→ Problem to solve: Would you return the data exactly as given, except for its pictures?

→ Provided material:

++++

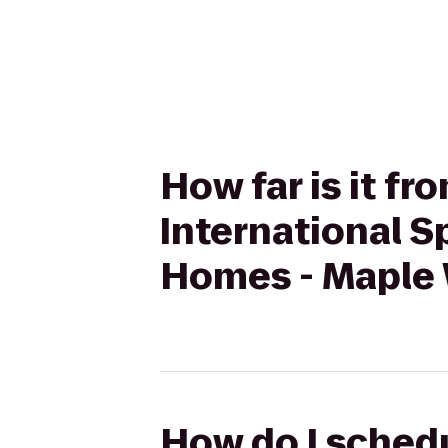
How far is it f
International 
Homes - Maple
How do I schedu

++++

→ Result of this task:
How far is it f
International 
Homes - Maple
How do I schedu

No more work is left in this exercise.